Drill sergeants, cadre test physical limits
December 19, 2013
FORT SILL, Okla. (Dec. 19, 2013) -- Drill sergeants and cadre in 1st Battalion, 40th Field Artillery took a break from pushing their Soldiers to test their own physical limits, Dec. 11, in their inaugural Gauntlet Challenge.
Competitors from all six batteries were pitted against each other in volleyball and racquetball at Rinehart Fitness Center, and basketball, weight lifting and the Iron Axe event at Honeycutt Fitness Center.
Tournament sheets were posted on the walls of the fitness centers and the participants went to work.
"This breaks up the monotony and builds some camaraderie [and] gives the drill sergeants a break from being around the Soldiers," said 1st Sgt. Alexander Yazzie, B Battery.
The Iron Axe was a modified version of the Ranger Physical Assessment Test. It was originally meant to be done outside, but because of the freezing temperatures was modified inside the gym.
Five drill sergeants took to treadmills to see who could run the fastest four miles; do the most pushups to the cadence of a metronome; the most pullups; most situps in one minute; most heel hooks and finally the fastest 300-meter shuttle.
"That was a great workout, I'm certainly smoked," said Iron Axe victor, Drill Sgt. (Staff Sgt.) Chris Vaughn, D Battery. "Everybody is so busy in the drill sergeant environment. When one group is on cycle break, the other is working really hard. It's a good change of pace to get everyone away from the typical environment. Friendly competition is great every once in a while."
He received a replica Gauntlet Axe at their battalion holiday party with his name engraved and the battalion and brigade coin on each side.
"It is very difficult for a unit to all get together at the same time for such an event because training usually has us scattered to the four winds," said 2nd Lt. Hayden Ware, F Battery. "Today alone, we had two different batteries conducting training, with four conducting recovery operations and getting ready for holiday block leave shipping operations."
Ware said a drill sergeant from F Battery made sure she was still able to compete despite the hectic training schedule by performing all of the Iron Axe events at a gym the night before.
"A typical drill sergeant work-week is anywhere from 70 to 100 hours of training Soldiers, so naturally it was great for the cadre of each battery to get together and compete against one another to enhance esprit de corps while promoting physical fitness," said Ware.
Drill Sgt. (Staff Sgt.) Michael Sanders, C Battery, won the weight lifting competition by lifting the most in the bench press and deadlift.
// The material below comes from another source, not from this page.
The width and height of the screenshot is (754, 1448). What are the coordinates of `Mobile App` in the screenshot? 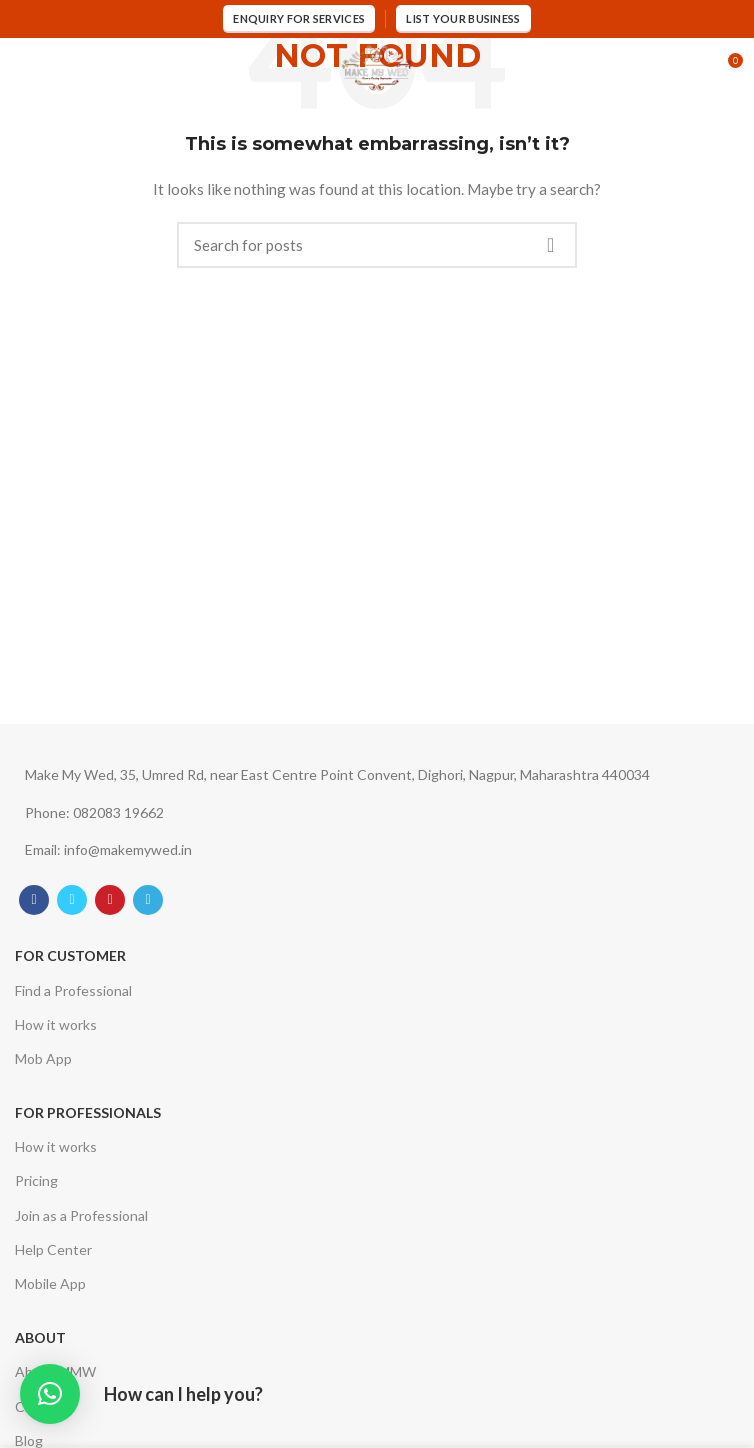 It's located at (50, 1283).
The drill sergeant who lifted the most, but did not win the most events, was Drill Sgt. (Staff Sgt.) Donald Craine, B Battery, 1-40th FA.
"I don't workout that much, I'm just naturally strong. The only thing I work out on is bench and you see that's my weakest event," said Craine. "My battery commander knows I'm an in-shape guy, so he told me to do the weightlifting contest. I was like 'OK, I'll make it happen,' and that was the mindset I went in with."
He lifted a total of 1,205 pounds, and his name will be placed on the brigade gym's wall for the 1,000-pound lift club. Joining him from the Gauntlet Challenge are Ware and Drill Sgt. (Staff Sgt.) Tyson Lueck, D Battery.
A Battery took the trophy for volleyball, while F Battery took the basketball tournament. C Battery commander Capt. David Rhoades won the racquetball event and secured the overall victory for his battery. They won the Commander's Shield that is passed from one victorious battery to another.